I used to work with organizations to support their software evaluations, selections, and implementations. What regularly started as a desire for greater visibility into data, generally turned into a need for better management of data across their ecosystems. Basically, organizations cannot look at individual data and analytics projects without evaluating their needs in a cohesive manner. The reality is that selecting a new set of tools for data optimization requires a lot of effort. Organizations need to do the following - at the least:
- Evaluate their current infrastructure to make sure they have the components they need.
- Identify modernization needs that may exist, including how to structure a hybrid data ecosystem and what needs to be migrated to the cloud.
- Monitor their current data pipelines to identify gaps in data access.
- Evaluate the roles people play and how they interact with data.
What do these considerations have to do with support?
The more seamless an implementation is, the less technical support will be required over time. Also, organizations that conduct a thorough evaluation of their needs can better define their support requirements. Many solution providers offer tiered support, and companies need to understand how support options address their challenges.
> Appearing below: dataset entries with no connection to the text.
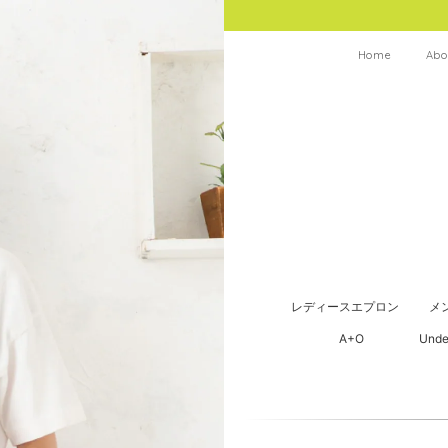
Home
Abo
レディースエプロン
メ
A+O
Unde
Some companies have internal data teams that can support development, while others need to leverage professional services to get solutions up and running. As a company expands their toolsets, support needs can become more complex and may involve several providers. Consequently, understanding what an organization needs, what training is required, how people interact with technology, and support expectations, will influence how a business looks at and chooses their level of service.
It becomes important to ensure that a software provider meets those needs and provides dedicated service to ensure Customer success over time.